* [Work to be completed] Every line of the entries below that includes "Sainte" belongs in the answer, copied as written.

Saved data entries:
....

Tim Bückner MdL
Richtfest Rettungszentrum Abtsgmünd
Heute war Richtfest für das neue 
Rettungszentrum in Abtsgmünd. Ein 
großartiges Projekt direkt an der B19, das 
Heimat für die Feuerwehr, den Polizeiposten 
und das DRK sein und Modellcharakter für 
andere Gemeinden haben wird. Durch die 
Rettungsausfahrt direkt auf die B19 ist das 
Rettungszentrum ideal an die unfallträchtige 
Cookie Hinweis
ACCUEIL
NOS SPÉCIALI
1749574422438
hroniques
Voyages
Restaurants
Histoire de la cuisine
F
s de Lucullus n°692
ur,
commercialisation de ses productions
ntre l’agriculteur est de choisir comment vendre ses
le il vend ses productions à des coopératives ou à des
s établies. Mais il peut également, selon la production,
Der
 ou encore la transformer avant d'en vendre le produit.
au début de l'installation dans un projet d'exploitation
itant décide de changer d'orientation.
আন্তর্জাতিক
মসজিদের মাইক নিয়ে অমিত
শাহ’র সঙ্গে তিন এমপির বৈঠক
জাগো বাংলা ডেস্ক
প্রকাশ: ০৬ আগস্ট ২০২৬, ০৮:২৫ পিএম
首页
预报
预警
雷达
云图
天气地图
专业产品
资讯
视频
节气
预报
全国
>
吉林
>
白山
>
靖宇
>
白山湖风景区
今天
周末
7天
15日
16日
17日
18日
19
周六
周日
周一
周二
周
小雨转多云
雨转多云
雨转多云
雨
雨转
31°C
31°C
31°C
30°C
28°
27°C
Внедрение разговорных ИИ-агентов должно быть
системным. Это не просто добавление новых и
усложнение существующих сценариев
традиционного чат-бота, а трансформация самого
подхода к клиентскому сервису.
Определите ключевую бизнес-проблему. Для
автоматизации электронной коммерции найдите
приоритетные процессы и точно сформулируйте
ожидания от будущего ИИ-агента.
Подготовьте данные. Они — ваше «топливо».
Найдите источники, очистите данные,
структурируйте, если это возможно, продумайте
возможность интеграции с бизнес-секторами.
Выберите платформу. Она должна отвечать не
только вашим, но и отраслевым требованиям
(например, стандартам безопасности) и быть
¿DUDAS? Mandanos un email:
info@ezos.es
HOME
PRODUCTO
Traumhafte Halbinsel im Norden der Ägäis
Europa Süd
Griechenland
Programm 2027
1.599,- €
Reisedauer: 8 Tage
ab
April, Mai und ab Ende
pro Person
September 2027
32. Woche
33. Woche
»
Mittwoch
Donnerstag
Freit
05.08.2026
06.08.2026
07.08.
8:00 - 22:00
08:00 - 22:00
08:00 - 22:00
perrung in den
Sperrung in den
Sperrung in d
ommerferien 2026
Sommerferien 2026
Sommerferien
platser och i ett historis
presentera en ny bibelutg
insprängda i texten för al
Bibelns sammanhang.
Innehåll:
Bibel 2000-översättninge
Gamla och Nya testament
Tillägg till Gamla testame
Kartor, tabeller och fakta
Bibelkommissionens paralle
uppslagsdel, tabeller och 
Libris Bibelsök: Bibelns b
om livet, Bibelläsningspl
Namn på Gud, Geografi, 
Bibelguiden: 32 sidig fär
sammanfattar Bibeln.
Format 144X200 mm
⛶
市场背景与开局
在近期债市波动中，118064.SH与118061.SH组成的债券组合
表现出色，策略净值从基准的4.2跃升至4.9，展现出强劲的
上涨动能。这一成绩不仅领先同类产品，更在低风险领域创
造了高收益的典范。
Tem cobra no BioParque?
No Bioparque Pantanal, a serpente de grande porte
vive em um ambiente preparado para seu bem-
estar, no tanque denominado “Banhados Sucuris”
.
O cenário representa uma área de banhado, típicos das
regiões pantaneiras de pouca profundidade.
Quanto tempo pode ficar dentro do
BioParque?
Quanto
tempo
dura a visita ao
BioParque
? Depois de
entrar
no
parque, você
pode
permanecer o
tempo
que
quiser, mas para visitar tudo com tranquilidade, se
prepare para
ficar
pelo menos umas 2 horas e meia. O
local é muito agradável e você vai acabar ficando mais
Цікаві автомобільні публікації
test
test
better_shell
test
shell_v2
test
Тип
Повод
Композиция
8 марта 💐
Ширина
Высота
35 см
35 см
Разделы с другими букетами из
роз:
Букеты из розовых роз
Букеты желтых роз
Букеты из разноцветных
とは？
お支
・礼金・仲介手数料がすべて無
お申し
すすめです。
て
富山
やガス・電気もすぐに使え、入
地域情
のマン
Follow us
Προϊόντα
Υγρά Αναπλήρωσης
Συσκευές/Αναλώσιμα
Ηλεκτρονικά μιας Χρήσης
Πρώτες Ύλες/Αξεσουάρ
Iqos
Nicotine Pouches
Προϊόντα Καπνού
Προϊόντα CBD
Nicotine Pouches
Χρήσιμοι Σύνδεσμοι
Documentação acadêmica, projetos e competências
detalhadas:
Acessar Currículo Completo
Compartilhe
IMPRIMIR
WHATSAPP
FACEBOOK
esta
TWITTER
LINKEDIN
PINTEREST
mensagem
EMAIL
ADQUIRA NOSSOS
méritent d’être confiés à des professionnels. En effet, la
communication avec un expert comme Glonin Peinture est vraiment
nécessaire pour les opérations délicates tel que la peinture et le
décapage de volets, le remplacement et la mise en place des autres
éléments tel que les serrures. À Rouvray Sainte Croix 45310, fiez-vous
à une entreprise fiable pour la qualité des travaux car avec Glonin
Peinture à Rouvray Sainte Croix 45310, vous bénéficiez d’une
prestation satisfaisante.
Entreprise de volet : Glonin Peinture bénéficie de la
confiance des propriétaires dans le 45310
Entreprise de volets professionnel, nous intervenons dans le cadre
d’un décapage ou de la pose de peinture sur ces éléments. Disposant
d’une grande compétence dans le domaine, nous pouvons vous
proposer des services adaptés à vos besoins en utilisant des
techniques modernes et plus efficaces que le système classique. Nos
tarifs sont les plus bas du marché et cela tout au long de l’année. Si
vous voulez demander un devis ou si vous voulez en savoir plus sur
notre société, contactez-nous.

....

* [Output for this exercise]
éléments tel que les serrures. À Rouvray Sainte Croix 45310, fiez-vous
Peinture à Rouvray Sainte Croix 45310, vous bénéficiez d’une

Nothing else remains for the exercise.